#### Source material ####
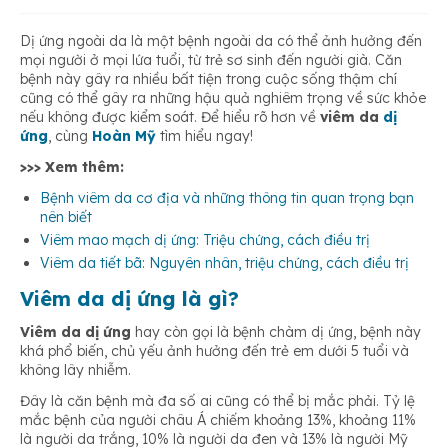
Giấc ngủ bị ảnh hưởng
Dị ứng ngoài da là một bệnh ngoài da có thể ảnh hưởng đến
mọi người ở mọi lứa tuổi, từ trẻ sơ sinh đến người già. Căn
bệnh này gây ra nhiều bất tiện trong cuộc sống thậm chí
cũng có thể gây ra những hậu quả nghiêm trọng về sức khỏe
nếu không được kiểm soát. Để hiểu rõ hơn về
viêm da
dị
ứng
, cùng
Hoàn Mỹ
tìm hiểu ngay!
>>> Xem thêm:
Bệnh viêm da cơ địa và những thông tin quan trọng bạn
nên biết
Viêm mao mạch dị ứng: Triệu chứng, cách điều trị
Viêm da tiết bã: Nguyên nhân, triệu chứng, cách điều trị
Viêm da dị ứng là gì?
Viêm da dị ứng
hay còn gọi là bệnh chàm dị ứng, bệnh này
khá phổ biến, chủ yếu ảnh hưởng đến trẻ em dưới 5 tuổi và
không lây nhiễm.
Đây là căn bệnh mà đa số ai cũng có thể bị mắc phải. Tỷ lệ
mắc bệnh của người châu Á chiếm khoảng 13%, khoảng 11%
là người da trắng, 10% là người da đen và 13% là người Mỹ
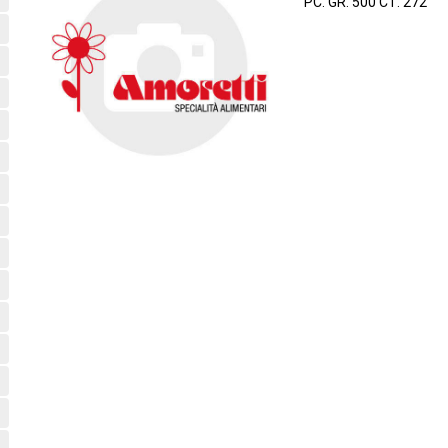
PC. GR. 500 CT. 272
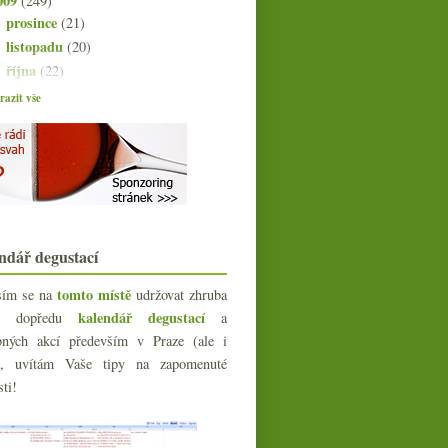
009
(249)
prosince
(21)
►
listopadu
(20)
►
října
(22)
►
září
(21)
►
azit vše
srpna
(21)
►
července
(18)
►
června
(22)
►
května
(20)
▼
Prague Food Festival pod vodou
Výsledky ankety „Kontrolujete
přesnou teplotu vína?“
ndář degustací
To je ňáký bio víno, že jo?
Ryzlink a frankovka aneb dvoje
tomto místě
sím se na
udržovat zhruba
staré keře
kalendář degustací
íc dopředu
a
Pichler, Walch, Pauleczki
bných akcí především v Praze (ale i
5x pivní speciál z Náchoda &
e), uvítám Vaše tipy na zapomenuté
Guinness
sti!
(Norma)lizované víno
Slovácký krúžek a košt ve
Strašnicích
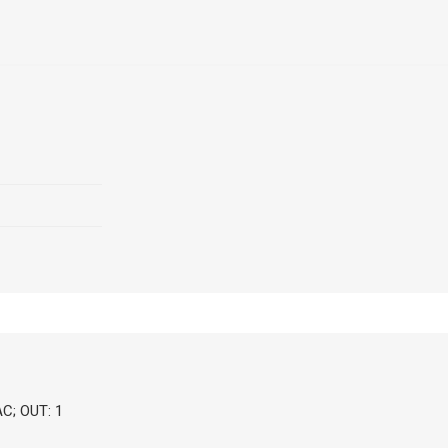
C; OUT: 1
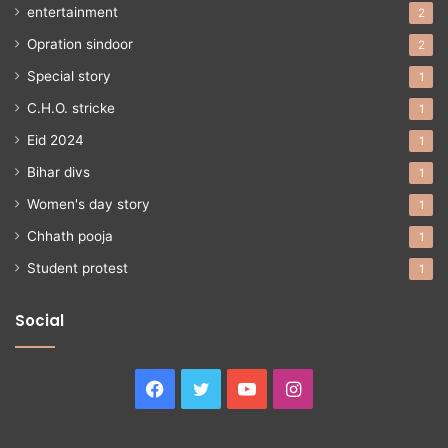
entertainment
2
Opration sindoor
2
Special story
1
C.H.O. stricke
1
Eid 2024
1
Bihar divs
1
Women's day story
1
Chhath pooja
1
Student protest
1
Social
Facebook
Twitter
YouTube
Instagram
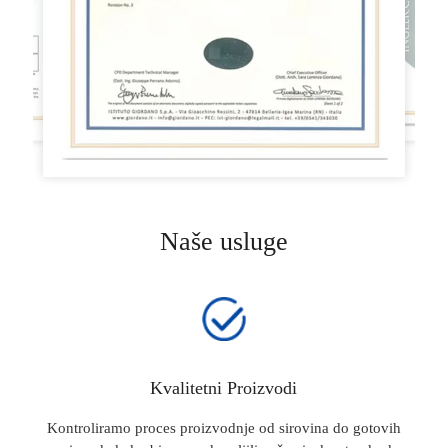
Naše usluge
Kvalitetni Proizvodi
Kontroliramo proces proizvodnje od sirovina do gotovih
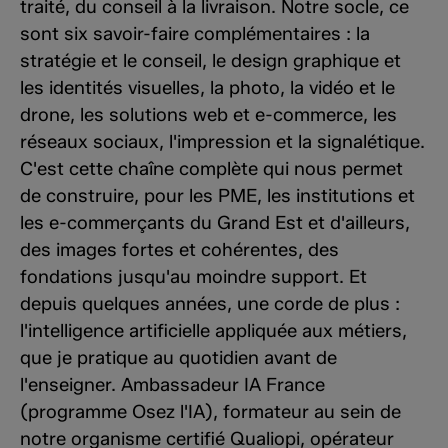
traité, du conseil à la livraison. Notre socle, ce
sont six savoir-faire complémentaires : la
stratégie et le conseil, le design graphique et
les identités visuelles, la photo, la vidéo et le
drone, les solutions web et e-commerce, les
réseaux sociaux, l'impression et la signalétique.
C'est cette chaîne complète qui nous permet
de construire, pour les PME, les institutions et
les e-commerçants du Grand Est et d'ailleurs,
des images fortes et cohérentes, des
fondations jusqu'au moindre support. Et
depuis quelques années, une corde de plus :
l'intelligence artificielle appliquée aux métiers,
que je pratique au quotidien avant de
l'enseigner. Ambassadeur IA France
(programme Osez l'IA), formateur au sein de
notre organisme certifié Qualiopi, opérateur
####
#### Source material ####
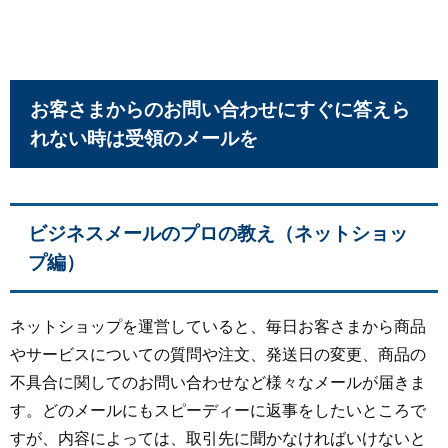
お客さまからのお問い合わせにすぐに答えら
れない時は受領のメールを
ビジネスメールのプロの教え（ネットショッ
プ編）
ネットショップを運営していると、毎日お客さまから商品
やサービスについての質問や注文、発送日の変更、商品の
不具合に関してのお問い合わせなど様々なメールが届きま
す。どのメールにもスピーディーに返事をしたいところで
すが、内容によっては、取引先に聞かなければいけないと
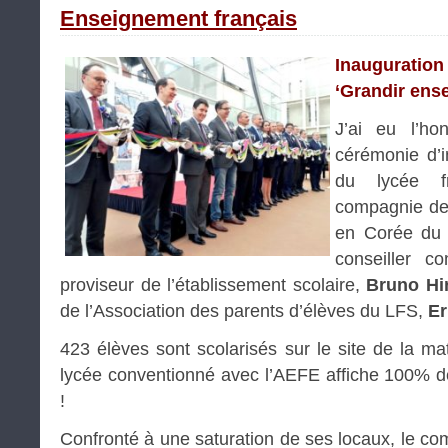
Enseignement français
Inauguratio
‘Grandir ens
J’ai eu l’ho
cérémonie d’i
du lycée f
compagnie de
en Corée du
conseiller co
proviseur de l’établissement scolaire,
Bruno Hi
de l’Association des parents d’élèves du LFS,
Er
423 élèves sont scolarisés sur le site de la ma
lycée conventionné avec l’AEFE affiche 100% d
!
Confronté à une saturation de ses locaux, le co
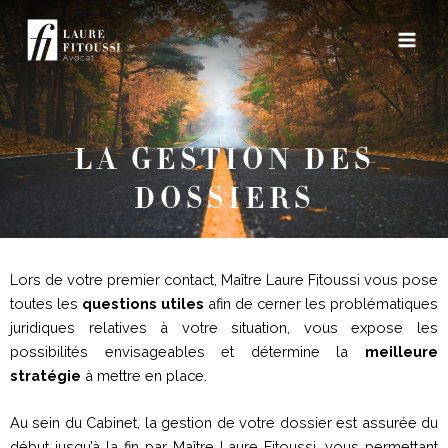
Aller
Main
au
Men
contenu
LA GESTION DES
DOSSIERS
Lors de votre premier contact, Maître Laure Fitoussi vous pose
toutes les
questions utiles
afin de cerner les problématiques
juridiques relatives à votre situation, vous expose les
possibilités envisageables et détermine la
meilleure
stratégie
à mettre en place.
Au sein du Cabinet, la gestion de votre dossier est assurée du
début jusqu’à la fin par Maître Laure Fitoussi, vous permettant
####
#### Source material ####
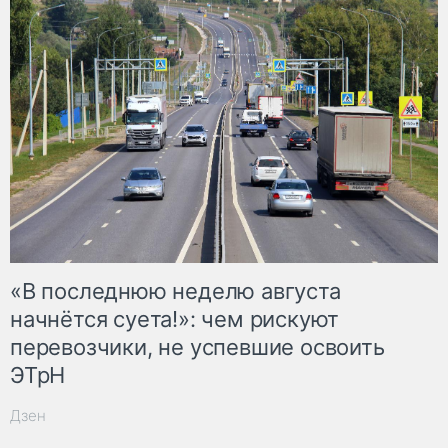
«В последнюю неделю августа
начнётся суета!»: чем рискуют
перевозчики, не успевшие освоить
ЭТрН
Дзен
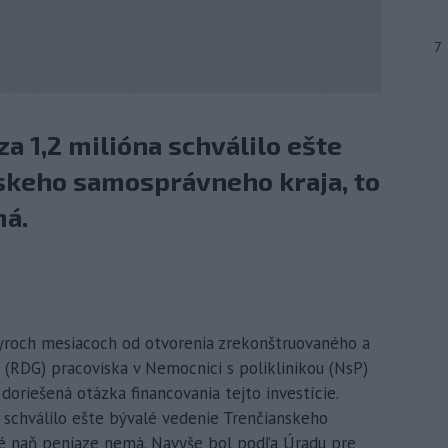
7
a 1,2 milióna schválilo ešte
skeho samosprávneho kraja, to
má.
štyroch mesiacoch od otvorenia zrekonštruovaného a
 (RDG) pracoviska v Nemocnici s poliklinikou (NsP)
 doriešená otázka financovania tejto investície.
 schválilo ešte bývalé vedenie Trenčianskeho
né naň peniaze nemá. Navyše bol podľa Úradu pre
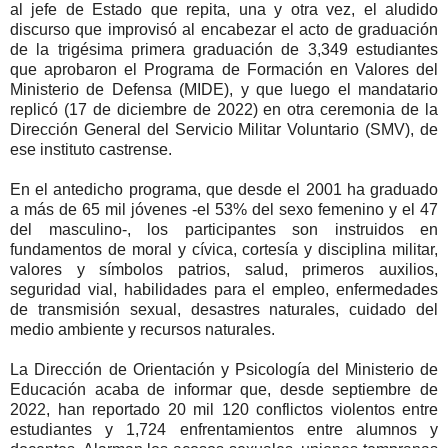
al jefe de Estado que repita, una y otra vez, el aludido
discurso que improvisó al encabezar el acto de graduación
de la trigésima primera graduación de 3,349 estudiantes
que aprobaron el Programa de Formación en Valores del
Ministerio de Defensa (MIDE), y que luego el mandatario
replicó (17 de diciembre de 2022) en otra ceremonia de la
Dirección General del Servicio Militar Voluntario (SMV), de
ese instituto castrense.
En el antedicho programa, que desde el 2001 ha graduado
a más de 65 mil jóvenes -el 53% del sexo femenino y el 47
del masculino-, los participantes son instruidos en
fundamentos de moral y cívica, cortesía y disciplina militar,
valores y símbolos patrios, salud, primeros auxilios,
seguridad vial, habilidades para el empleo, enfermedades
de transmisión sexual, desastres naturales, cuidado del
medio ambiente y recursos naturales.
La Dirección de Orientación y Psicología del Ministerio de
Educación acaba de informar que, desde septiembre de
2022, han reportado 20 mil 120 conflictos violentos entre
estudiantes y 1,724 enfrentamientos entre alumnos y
####
• **Exercise objective**
When a line contains the string "élèves", copy it from the records.

• **Task response**
de l’Association des parents d’élèves du LFS,
423 élèves sont scolarisés sur le site de la ma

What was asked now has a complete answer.